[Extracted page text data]
- - - -
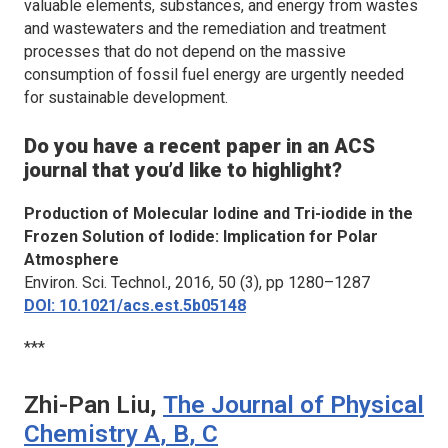
valuable elements, substances, and energy from wastes
and wastewaters and the remediation and treatment
processes that do not depend on the massive
consumption of fossil fuel energy are urgently needed
for sustainable development.
Do you have a recent paper in an ACS
journal that you’d like to highlight?
Production of Molecular Iodine and Tri-iodide in the
Frozen Solution of Iodide: Implication for Polar
Atmosphere
Environ. Sci. Technol.
, 2016, 50 (3), pp 1280–1287
DOI: 10.1021/acs.est.5b05148
***
Zhi-Pan Liu,
The Journal of Physical
Chemistry A
,
B
,
C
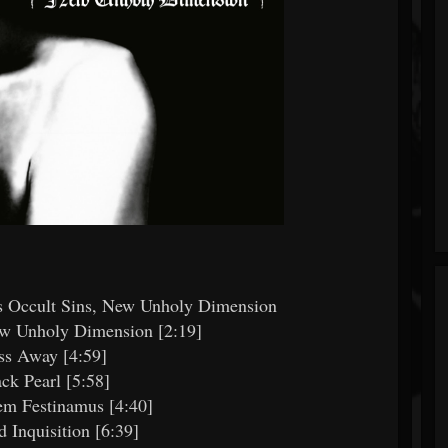
h's Occult Sins, New Unholy Dimension
ew Unholy Dimension [2:19]
ss Away [4:59]
ack Pearl [5:58]
em Festinamus [4:40]
d Inquisition [6:39]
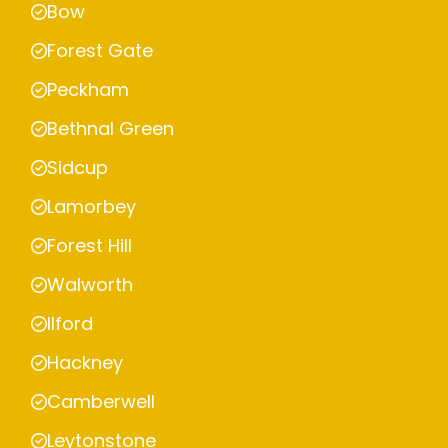
Bow
Forest Gate
Peckham
Bethnal Green
Sidcup
Lamorbey
Forest Hill
Walworth
Ilford
Hackney
Camberwell
Leytonstone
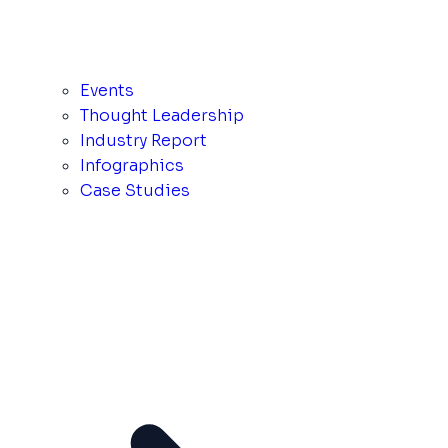
Events
Thought Leadership
Industry Report
Infographics
Case Studies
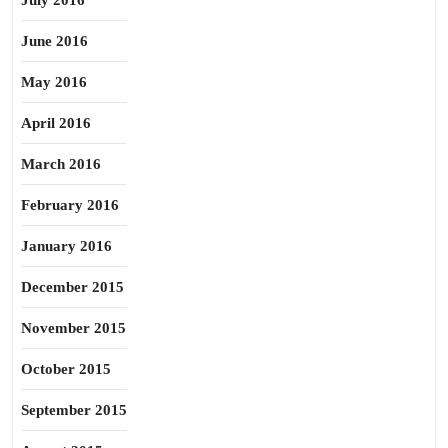
July 2016
June 2016
May 2016
April 2016
March 2016
February 2016
January 2016
December 2015
November 2015
October 2015
September 2015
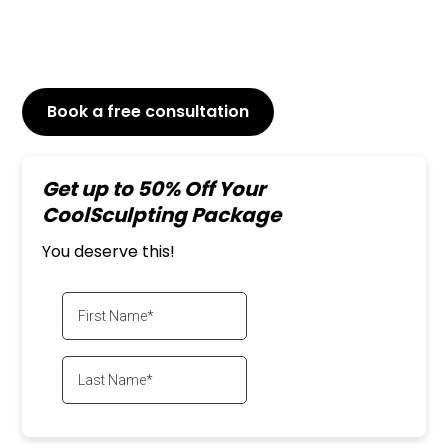
reduce the size and contour of your thighs,
CoolSculpting can provide noticeable and long-
lasting results.
Book a free consultation
or Call
647-800-6741
Get up to 50% Off Your
CoolSculpting Package
You deserve this!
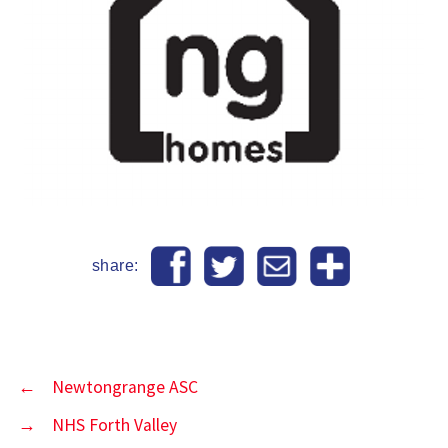
share:
←
Newtongrange ASC
→
NHS Forth Valley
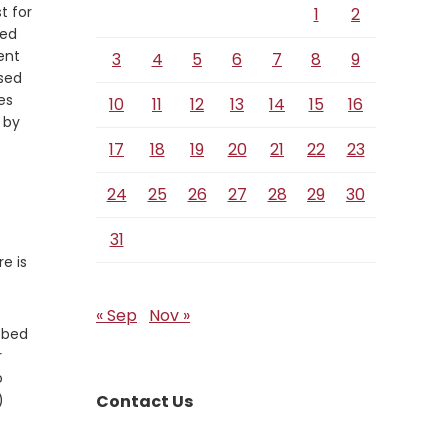
t for
1
2
ied
ent
3
4
5
6
7
8
9
ssed
es
10
11
12
13
14
15
16
 by
17
18
19
20
21
22
23
24
25
26
27
28
29
30
31
e is
« Sep
Nov »
ubbed
r
o
)
Contact Us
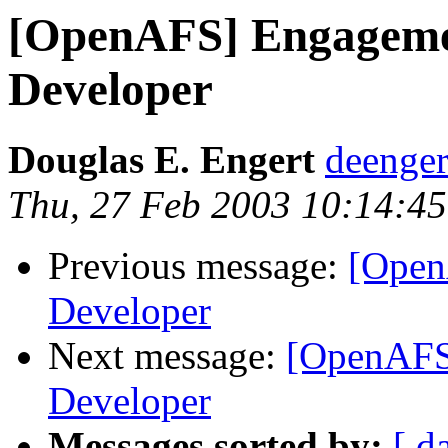
[OpenAFS] Engageme
Developer
Douglas E. Engert
deenge
Thu, 27 Feb 2003 10:14:45
Previous message:
[Open
Developer
Next message:
[OpenAFS
Developer
Messages sorted by:
[ d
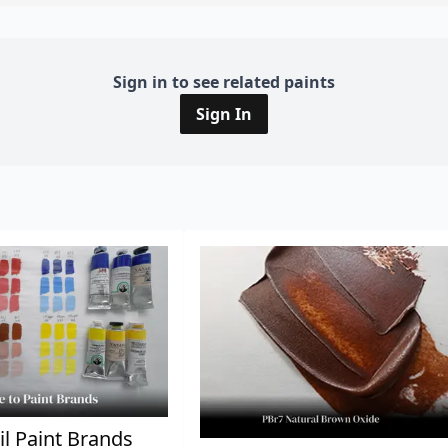
Sign in to see related paints
Sign In
il Paint Brands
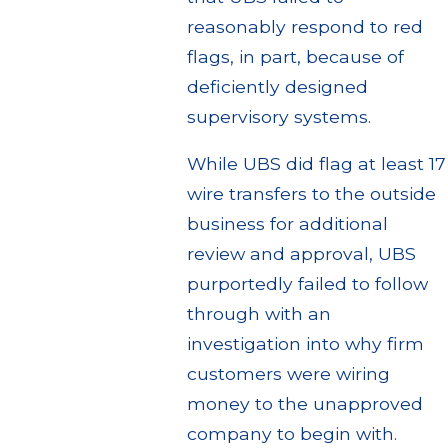
reasonably respond to red
flags, in part, because of
deficiently designed
supervisory systems.
While UBS did flag at least 17
wire transfers to the outside
business for additional
review and approval, UBS
purportedly failed to follow
through with an
investigation into why firm
customers were wiring
money to the unapproved
company to begin with.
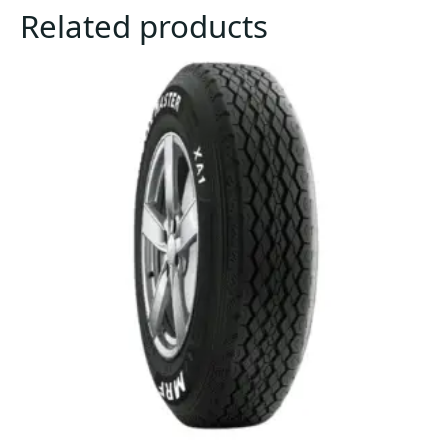
Related products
- - - -
▶ [EXERCISE PROMPT]:
Set out every record exactly, images excluded.

▶ [TASK ANSWER]:
valuable elements, substances, and energy from wastes
and wastewaters and the remediation and treatment
processes that do not depend on the massive
consumption of fossil fuel energy are urgently needed
for sustainable development.
Do you have a recent paper in an ACS
journal that you’d like to highlight?
Production of Molecular Iodine and Tri-iodide in the
Frozen Solution of Iodide: Implication for Polar
Atmosphere
Environ. Sci. Technol.
, 2016, 50 (3), pp 1280–1287
DOI: 10.1021/acs.est.5b05148
***
Zhi-Pan Liu,
The Journal of Physical
Chemistry A
,
B
,
C
h's Occult Sins, New Unholy Dimension
ew Unholy Dimension [2:19]
ss Away [4:59]
ack Pearl [5:58]
em Festinamus [4:40]
d Inquisition [6:39]
Bow
Forest Gate
Peckham
Bethnal Green
Sidcup
Lamorbey
Forest Hill
Walworth
Ilford
Hackney
Camberwell
Leytonstone
Events
Thought Leadership
Industry Report
Infographics
Case Studies
July 2016
June 2016
May 2016
April 2016
March 2016
February 2016
January 2016
December 2015
November 2015
October 2015
September 2015
reduce the size and contour of your thighs,
CoolSculpting can provide noticeable and long-
lasting results.
Book a free consultation
or Call
647-800-6741
Get up to 50% Off Your
CoolSculpting Package
You deserve this!
share:
←
Newtongrange ASC
→
NHS Forth Valley
t for
1
2
ied
ent
3
4
5
6
7
8
9
ssed
es
10
11
12
13
14
15
16
 by
17
18
19
20
21
22
23
24
25
26
27
28
29
30
31
e is
« Sep
Nov »
ubbed
r
o
)
Contact Us
[OpenAFS] Engageme
Developer
Douglas E. Engert
deenge
Thu, 27 Feb 2003 10:14:45
Previous message:
[Open
Developer
Next message:
[OpenAFS
Developer
Messages sorted by:
[ d
Sign in to see related paints
Sign In
il Paint Brands
reasonably respond to red
flags, in part, because of
deficiently designed
supervisory systems.
While UBS did flag at least 17
wire transfers to the outside
business for additional
review and approval, UBS
purportedly failed to follow
through with an
investigation into why firm
customers were wiring
money to the unapproved
company to begin with.
Related products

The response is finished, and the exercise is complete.